RE: Coloured diacritics (Was: Transcoding Tamil in the presence of markup)

From: Philippe Verdy (verdy_p@wanadoo.fr)
Date: Mon Dec 08 2003 - 18:10:59 EST

  • Next message: Philippe Verdy: "RE: Coloured diacritics (Was: Transcoding Tamil in the presence of markup)"

    Peter Kirk writes:
    > Agreed. But now we are told that the latter is illegal XML because a
    > combining mark is not permitted (by XML, not by Unicode) after <span>.

    It is not forbidden by XML. It's just that handling a XML file (which is not
    plain-text) as if it was a Unicode plain-text when performing normalization
    of the file may produce unexpected composition of characters which are part
    of the XML syntax.

    This creates problems in the following cases where a defective combining
    sequence is used in XML:
    - a quotation mark that delimits the start of XML attribute values,
    - the opening bracket that delimits the start of a CDATA section,
    - the superior sign that closes a XML tag or processing instruction
    - the text content of <script> or <style> or <object> -like elements which
    may contain various delimiting characters to enclose Unicode string values,
    these problems depending on the scripting language actually used in these
    elements, which is not plain text.

    For these reasons, normalization should be used with care on XML files, and
    XML encoders may need to consider the XML syntax at the first level, and
    avoid converting the whole file as if it was plain text, but rather should
    encode each plain-text string that occurs within the parsed XML tree,
    possibly by using numeric or named character entities to encode the initial
    diacritics in those strings that start by defective combining sequences.

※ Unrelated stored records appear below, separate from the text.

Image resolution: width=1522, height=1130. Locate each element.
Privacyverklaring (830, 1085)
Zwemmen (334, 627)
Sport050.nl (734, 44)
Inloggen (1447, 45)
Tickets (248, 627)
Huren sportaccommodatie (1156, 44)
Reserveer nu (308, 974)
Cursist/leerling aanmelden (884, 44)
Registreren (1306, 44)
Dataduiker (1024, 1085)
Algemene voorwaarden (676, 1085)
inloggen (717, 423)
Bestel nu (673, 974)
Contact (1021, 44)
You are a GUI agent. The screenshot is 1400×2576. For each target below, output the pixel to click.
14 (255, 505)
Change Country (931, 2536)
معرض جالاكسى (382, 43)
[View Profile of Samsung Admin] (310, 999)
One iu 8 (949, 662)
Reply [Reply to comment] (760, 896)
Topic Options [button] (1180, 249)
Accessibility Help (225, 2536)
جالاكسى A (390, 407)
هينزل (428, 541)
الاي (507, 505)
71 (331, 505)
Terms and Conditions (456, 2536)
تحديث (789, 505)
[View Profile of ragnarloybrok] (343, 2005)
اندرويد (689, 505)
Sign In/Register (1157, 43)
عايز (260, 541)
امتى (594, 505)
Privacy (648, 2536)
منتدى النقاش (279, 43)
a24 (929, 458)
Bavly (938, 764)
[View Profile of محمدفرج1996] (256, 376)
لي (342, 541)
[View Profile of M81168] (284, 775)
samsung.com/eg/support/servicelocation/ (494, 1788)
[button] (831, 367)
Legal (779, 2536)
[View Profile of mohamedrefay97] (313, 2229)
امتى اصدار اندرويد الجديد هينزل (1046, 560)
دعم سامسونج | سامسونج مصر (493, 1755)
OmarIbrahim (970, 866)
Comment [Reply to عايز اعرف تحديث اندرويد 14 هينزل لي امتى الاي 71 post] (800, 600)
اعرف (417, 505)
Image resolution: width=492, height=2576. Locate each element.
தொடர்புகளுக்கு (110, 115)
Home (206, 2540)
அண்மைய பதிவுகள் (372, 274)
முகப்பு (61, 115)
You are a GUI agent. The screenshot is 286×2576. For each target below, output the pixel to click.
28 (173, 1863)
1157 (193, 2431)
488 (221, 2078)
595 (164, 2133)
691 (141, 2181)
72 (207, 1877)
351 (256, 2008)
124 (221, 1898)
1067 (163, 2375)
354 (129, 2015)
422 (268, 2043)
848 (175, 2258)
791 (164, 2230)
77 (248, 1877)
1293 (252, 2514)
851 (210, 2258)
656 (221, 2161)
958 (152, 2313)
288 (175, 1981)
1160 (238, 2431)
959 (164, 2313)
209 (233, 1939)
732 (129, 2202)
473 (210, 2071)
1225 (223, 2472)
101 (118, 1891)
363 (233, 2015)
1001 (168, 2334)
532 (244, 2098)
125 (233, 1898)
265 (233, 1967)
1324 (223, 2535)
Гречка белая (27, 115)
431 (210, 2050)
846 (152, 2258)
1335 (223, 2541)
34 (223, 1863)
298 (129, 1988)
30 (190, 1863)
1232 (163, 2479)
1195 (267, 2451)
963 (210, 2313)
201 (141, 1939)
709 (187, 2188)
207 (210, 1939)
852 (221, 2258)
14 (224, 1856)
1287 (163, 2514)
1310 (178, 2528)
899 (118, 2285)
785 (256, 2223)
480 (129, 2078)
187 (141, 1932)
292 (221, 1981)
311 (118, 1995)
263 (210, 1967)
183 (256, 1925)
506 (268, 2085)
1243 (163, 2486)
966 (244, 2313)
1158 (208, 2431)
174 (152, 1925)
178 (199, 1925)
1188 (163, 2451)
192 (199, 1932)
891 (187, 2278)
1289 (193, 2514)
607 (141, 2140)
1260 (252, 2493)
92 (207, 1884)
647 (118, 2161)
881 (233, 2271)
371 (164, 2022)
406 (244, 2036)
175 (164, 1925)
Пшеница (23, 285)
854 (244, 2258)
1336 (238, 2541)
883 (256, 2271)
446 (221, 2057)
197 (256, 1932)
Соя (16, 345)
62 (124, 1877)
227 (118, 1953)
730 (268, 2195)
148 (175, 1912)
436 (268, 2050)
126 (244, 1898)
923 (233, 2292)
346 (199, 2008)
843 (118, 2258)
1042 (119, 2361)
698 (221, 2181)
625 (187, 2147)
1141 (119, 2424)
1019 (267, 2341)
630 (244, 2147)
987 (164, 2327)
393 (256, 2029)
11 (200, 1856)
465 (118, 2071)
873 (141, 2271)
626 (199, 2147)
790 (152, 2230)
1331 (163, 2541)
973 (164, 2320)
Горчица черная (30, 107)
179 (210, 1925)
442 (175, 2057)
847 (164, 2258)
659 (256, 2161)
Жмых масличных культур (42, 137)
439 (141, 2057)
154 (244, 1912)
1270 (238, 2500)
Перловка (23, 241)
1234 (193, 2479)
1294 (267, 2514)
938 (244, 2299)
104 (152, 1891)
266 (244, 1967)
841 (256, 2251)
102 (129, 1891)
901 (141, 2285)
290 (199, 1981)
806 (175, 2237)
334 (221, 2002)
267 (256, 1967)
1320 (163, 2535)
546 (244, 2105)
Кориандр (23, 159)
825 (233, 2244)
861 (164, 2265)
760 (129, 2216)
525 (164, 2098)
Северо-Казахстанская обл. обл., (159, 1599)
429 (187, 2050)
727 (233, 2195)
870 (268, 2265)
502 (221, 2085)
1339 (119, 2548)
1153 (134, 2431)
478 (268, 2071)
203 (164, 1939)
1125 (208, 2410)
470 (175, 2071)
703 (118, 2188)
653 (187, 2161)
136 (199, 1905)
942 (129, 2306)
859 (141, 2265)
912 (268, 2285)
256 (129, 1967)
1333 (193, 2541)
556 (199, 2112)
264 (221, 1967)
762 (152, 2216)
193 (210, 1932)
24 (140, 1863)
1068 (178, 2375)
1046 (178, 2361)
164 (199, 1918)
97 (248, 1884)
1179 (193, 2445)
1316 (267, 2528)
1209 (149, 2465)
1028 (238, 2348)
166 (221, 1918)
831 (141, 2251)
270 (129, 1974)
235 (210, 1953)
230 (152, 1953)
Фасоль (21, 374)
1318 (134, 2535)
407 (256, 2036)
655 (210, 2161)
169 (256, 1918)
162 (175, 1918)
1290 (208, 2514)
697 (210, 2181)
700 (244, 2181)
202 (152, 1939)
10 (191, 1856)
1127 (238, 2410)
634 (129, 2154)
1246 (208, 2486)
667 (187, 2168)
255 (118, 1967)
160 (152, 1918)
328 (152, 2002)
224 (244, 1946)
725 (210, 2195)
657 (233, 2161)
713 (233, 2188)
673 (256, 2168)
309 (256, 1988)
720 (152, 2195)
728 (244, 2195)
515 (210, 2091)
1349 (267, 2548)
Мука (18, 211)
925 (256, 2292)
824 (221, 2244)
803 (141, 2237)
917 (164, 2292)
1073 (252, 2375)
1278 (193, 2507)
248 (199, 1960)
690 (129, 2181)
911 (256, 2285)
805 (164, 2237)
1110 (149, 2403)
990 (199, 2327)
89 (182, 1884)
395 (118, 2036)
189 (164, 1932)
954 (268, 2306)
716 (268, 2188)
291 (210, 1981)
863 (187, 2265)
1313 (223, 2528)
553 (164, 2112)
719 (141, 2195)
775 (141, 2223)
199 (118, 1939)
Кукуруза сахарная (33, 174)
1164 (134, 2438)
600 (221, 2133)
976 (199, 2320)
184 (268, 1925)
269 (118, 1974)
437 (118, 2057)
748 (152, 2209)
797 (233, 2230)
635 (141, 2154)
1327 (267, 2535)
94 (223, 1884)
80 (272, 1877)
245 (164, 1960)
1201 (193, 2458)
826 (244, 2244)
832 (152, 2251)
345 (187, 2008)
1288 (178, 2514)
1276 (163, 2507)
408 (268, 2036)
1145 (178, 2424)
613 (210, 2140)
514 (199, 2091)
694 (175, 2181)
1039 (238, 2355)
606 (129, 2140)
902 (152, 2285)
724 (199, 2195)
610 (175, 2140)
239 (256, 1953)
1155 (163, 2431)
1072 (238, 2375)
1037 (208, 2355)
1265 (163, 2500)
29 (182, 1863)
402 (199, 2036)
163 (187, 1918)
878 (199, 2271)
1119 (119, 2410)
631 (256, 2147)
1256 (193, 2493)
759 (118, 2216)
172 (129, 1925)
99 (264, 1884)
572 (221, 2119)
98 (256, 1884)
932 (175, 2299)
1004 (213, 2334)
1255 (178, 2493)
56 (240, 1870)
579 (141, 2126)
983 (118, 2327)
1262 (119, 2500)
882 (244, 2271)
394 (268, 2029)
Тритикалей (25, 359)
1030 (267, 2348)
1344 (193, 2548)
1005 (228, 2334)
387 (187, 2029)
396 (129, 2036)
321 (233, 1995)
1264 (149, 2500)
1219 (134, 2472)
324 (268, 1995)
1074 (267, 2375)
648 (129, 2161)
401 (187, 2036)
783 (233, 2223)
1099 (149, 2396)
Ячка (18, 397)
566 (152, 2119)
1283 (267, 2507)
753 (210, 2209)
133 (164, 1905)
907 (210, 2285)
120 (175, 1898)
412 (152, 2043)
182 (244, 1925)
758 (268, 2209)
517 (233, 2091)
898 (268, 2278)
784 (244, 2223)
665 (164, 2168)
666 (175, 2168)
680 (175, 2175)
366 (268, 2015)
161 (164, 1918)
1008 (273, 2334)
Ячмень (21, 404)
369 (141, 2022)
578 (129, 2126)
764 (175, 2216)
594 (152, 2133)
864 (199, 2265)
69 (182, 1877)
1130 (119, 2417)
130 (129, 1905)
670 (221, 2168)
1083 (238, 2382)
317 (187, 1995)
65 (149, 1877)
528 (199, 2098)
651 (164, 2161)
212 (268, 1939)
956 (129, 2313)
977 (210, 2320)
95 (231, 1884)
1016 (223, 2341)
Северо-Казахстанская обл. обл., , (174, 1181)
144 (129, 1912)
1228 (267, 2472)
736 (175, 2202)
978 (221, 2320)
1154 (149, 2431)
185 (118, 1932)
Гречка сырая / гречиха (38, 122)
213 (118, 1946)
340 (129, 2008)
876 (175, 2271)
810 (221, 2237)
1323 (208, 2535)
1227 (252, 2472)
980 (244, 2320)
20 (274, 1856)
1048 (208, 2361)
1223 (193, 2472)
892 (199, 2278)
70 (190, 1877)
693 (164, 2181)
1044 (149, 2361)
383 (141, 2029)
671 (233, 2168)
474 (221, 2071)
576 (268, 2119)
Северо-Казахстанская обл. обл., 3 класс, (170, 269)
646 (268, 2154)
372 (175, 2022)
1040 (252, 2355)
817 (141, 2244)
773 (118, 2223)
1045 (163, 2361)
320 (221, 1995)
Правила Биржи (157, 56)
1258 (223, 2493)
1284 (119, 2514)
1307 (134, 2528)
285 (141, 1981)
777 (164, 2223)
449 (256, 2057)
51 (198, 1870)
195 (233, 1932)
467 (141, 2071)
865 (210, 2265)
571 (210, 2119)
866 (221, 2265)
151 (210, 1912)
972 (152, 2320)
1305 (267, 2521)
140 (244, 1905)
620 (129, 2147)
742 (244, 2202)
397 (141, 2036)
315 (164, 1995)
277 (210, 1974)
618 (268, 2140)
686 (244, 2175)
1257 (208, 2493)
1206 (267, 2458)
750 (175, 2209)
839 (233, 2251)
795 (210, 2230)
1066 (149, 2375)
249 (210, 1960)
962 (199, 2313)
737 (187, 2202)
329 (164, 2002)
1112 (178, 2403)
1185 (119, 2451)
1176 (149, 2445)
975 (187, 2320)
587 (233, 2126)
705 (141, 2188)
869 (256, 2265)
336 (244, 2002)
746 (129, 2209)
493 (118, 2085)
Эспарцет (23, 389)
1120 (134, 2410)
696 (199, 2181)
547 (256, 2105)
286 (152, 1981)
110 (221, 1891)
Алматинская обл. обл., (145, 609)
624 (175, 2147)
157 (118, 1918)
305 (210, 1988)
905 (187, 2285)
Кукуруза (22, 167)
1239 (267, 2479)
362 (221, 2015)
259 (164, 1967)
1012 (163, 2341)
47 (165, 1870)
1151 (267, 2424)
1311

    In that case (with all cares taken in the XML encoder), a XML parser will
    never be dumbed by an input NFC normalizer, but will still be able to
    represent texts containing defective combining sequences without collision
    with the XML syntax.

    The W3C just _recommends_ the NFC form, but does not mandate it. In XML,
    text elements and attribute values are just data and are not limited or
    intended to represent only plain text. That's a good reason why defective
    combining sequences are not even forbidden in XML, and why a XML parser is
    not supposed to force any normalization of its input:

    The _Unicode canonical equivalence_ of strings is not considered as
    _equality_ in XML, and XML considers canonically equivalent strings coded
    with distinct sequences of code points as _distinct_ for processing purpose
    (it's up to the application using the parsed XML DOM-tree or InfoSet to see
    if normalization of the "text" elements and attribute values are plain-text
    and should be normalized before actual processing (for example by a XSLT
    stylesheet).

    When in doubt, don't perform any normalization of XML _files_ as they are
    NOT plain text: you need a XML parser to do it safely only in relevant
    sections of this file. All you could do safely is to possibly reencode XML
    files (for example from UTF-8 to UTF-16 encoding schemes).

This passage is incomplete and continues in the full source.